**Assigned task**: Please go through the records below and return every line holding the word "Komunës".

____ Material provided

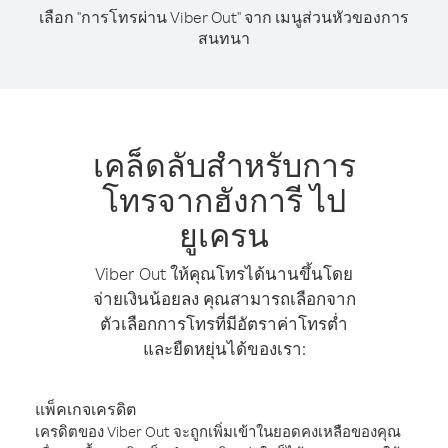
เลือก "การโทรผ่าน Viber Out" จาก เมนูส่วนหัวของการ
สนทนา
เคล็ดลับสำหรับการ
โทรจากฮังการี ไป
ยูเครน
Viber Out ให้คุณโทรได้นานขึ้นโดย
จ่ายเงินน้อยลง คุณสามารถเลือกจาก
ตัวเลือกการโทรที่มีอัตราค่าโทรต่ำ
และยืดหยุ่นได้ของเรา:
แพ็คเกจเครดิต
เครดิตของ Viber Out จะถูกเพิ่มเข้าในยอดคงเหลือของคุณ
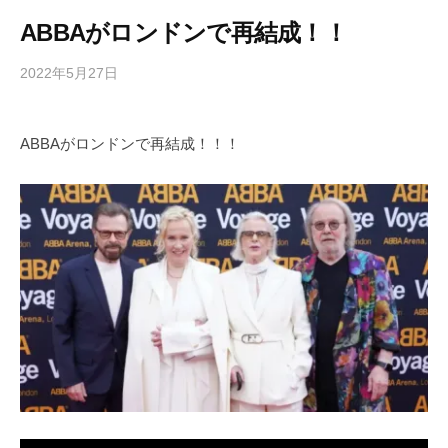
ABBAがロンドンで再結成！！
2022年5月27日
b
/
y
0
h
件
ABBAがロンドンで再結成！！！
i
の
g
コ
a
メ
s
ン
h
ト
i
y
a
m
a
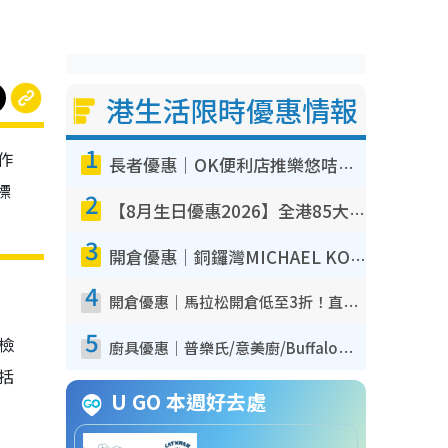
港生活限時優惠情報
1
作
長者優惠｜OK便利店推樂悠咭優惠！買麵包/牛奶/保健品拍卡即減
標
2
【8月生日優惠2026】全港85大食買玩著數攻略 自助餐/火鍋放題同行免費＋誠品/DONKI送現金券
3
開倉優惠｜銅鑼灣MICHAEL KORS開倉低至17折！直擊$500起買手袋/銀包/鞋款 必買經典Jet Set系列
4
開倉優惠｜馬拉松開倉低至3折！直擊$99起買adidas／New Balance／Puma鞋款 STANLEY保溫杯劈價至$119起
5
我檢
廚具優惠｜普樂氏/意美廚/Buffalo廚具低至3折！$89起買煎鍋／炒鑊／個人鍋 同場小家電激減至$99起
包括
U GO 本週好去處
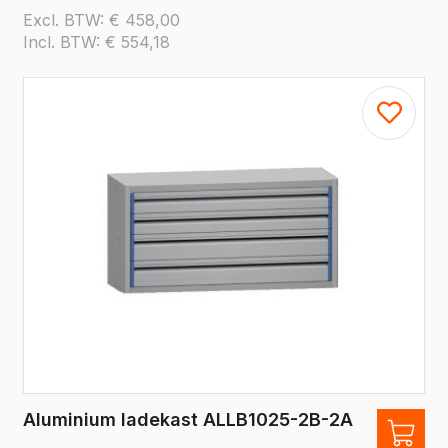
Excl. BTW:
€
458,00
Incl. BTW:
€
554,18
Aluminium ladekast ALLB1025-2B-2A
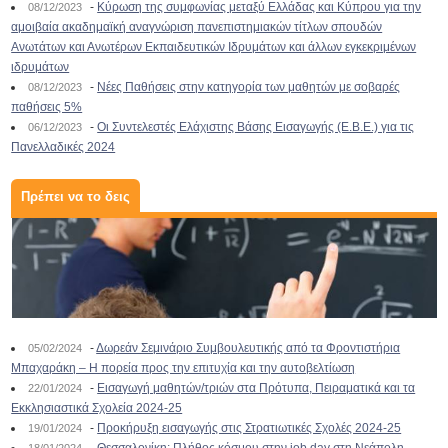
-
Κύρωση της συμφωνίας μεταξύ Ελλάδας και Κύπρου για την
08/12/2023
αμοιβαία ακαδημαϊκή αναγνώριση πανεπιστημιακών τίτλων σπουδών
Ανωτάτων και Ανωτέρων Εκπαιδευτικών Ιδρυμάτων και άλλων εγκεκριμένων
ιδρυμάτων
-
Νέες Παθήσεις στην κατηγορία των μαθητών με σοβαρές
08/12/2023
παθήσεις 5%
-
Οι Συντελεστές Ελάχιστης Βάσης Εισαγωγής (Ε.Β.Ε.) για τις
06/12/2023
Πανελλαδικές 2024
Πρέπει να το δεις
-
Δωρεάν Σεμινάριο Συμβουλευτικής από τα Φροντιστήρια
05/02/2024
Μπαχαράκη – Η πορεία προς την επιτυχία και την αυτοβελτίωση
-
Εισαγωγή μαθητών/τριών στα Πρότυπα, Πειραματικά και τα
22/01/2024
Εκκλησιαστικά Σχολεία 2024-25
-
Προκήρυξη εισαγωγής στις Στρατιωτικές Σχολές 2024-25
19/01/2024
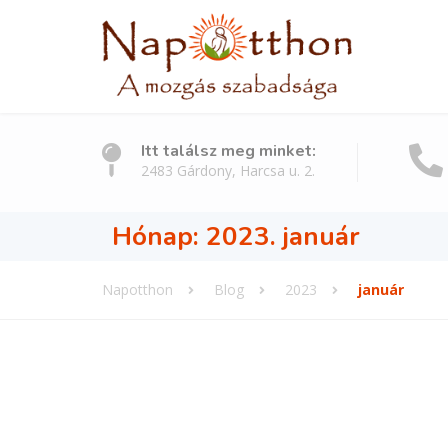
Itt találsz meg minket:
2483 Gárdony, Harcsa u. 2.
Hónap:
2023. január
Napotthon
Blog
2023
január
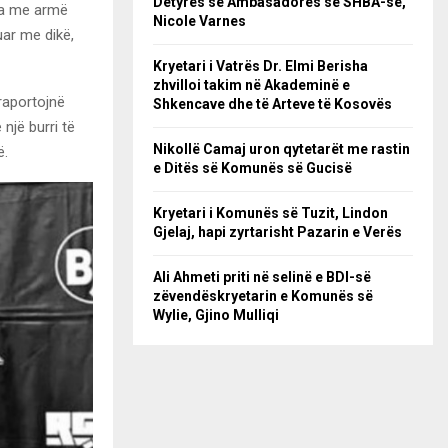
Detyrës së Ambasadores së SHBA-së,
vra me armë
Nicole Varnes
uar me dikë,
Kryetari i Vatrës Dr. Elmi Berisha
zhvilloi takim në Akademinë e
 raportojnë
Shkencave dhe të Arteve të Kosovës
një burri të
Nikollë Camaj uron qytetarët me rastin
ë.
e Ditës së Komunës së Gucisë
Kryetari i Komunës së Tuzit, Lindon
Gjelaj, hapi zyrtarisht Pazarin e Verës
Ali Ahmeti priti në selinë e BDI-së
zëvendëskryetarin e Komunës së
Wylie, Gjino Mulliqi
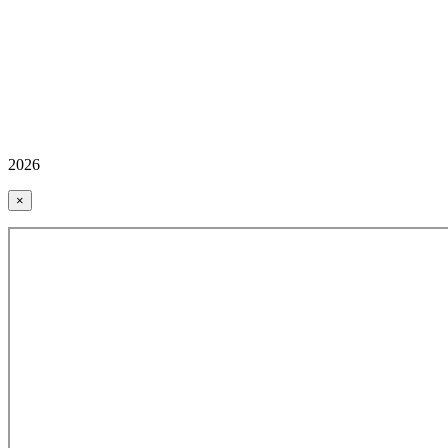
2026
×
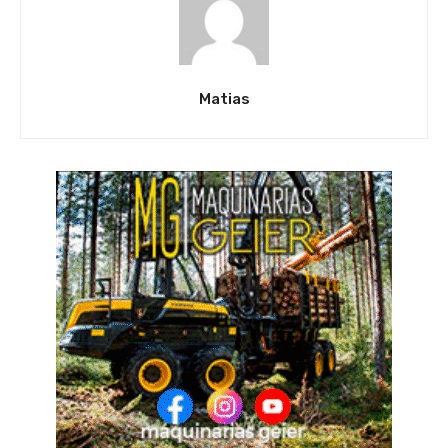
Matias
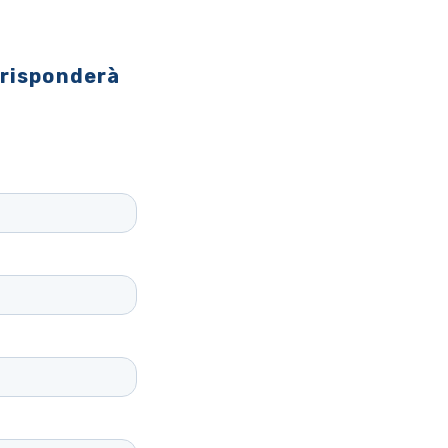
 risponderà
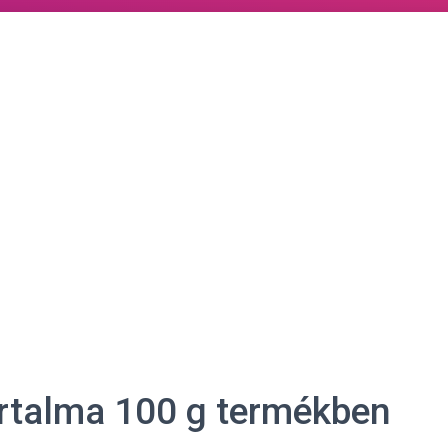
tartalma 100 g termékben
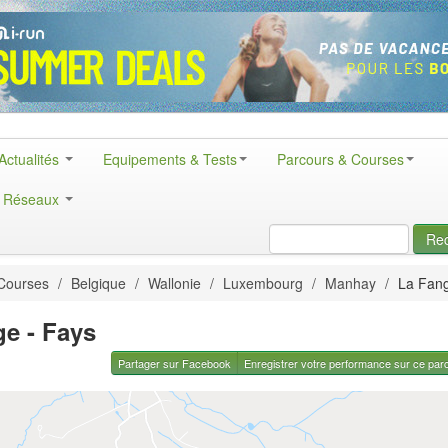
Actualités
Equipements & Tests
Parcours & Courses
& Réseaux
Re
Courses
/
Belgique
/
Wallonie
/
Luxembourg
/
Manhay
/
La Fang
e - Fays
Partager sur Facebook
Enregistrer votre performance sur ce par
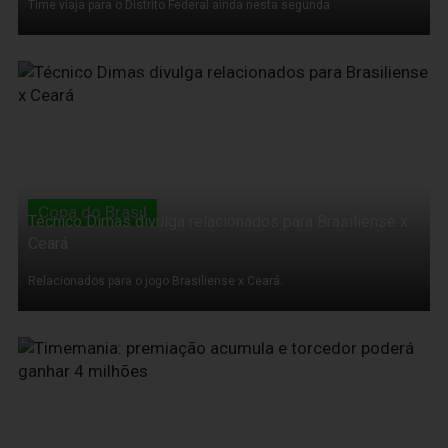
Time viaja para o Distrito Federal ainda nesta segunda
14 de Março de 2011
Copa do Brasil
Técnico Dimas divulga relacionados para Brasiliense x
Ceará
Relacionados para o jogo Brasiliense x Ceará.
14 de Março de 2011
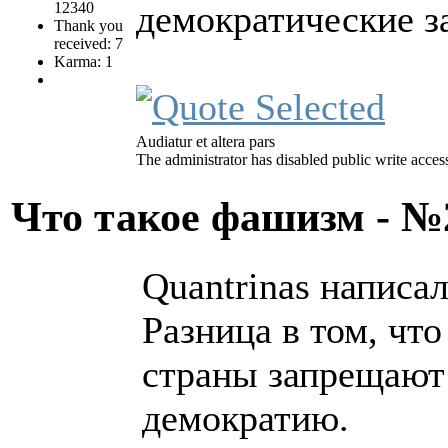
демократические з
12340
Thank you
received: 7
Karma: 1
Audiatur et altera pars
The administrator has disabled public write acces
Что такое фашизм - 
Quantrinas написал
Разница в том, чт
страны запрещают
демократию.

________

**Task result**:
e Ditës së Komunës së Gucisë
Kryetari i Komunës së Tuzit, Lindon
zëvendëskryetarin e Komunës së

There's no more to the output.